▶ WHAT YOU NEED TO DO:
Among the entries below, one stretch runs from the line that contains "DURABILITÉ DANS LA" through the line that contains "techniques et des". Repeat that stretch exactly, ends included, and only that.

* * *

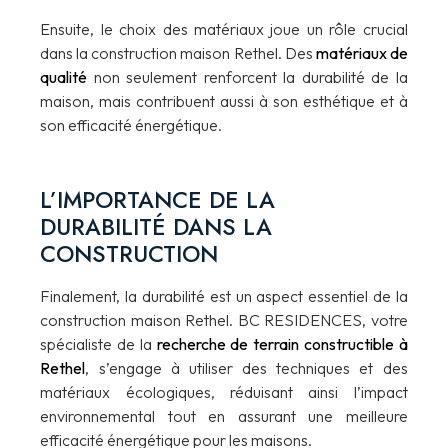
Ensuite, le choix des matériaux joue un rôle crucial
dans la construction maison Rethel. Des
matériaux de
qualité
non seulement renforcent la durabilité de la
maison, mais contribuent aussi à son esthétique et à
son efficacité énergétique.
L’IMPORTANCE DE LA
DURABILITÉ DANS LA
CONSTRUCTION
Finalement, la durabilité est un aspect essentiel de la
construction maison Rethel. BC RESIDENCES, votre
spécialiste de la
recherche de terrain constructible à
Rethel
, s’engage à utiliser des techniques et des
matériaux écologiques, réduisant ainsi l’impact
environnemental tout en assurant une meilleure
efficacité énergétique pour les maisons.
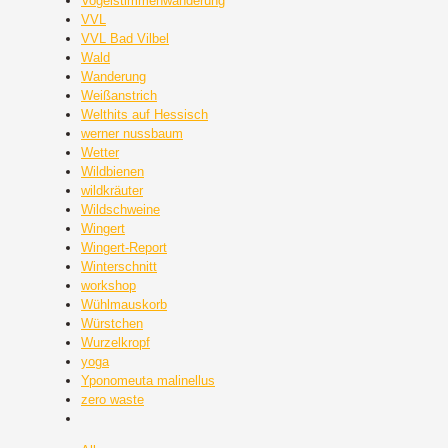
Vogelstimmenwanderung
VVL
VVL Bad Vilbel
Wald
Wanderung
Weißanstrich
Welthits auf Hessisch
werner nussbaum
Wetter
Wildbienen
wildkräuter
Wildschweine
Wingert
Wingert-Report
Winterschnitt
workshop
Wühlmauskorb
Würstchen
Wurzelkropf
yoga
Yponomeuta malinellus
zero waste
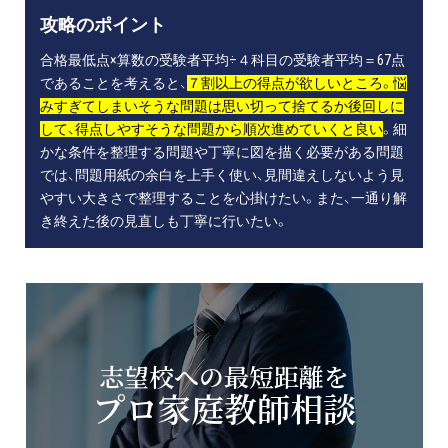
攻略のポイント
合格最低点×算数の受験者平均÷４科目の受験者平均＝67点
であることを考えると、
７割以上の得点が欲しいところ。悩
みすぎてしまいそうな問題は思い切って捨てるか後回しに
して、得点しやすそうな問題から順次進めていくと良い
。細
かな条件を整理する問題や丁寧に図を描く必要がある問題
では、問題用紙の余白を上手く使い、見間違えしないよう見
やすい大きさで整理することを心掛けたい。また、一通り解
き終えた後の見直しも丁寧に行いたい。
志望校への最短距離を
プロ家庭教師相談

* * *

▶ SOLUTION FOR THIS PROBLEM:
DURABILITÉ DANS LA
CONSTRUCTION
Finalement, la durabilité est un aspect essentiel de la
construction maison Rethel. BC RESIDENCES, votre
spécialiste de la
recherche de terrain constructible à
Rethel
, s’engage à utiliser des techniques et des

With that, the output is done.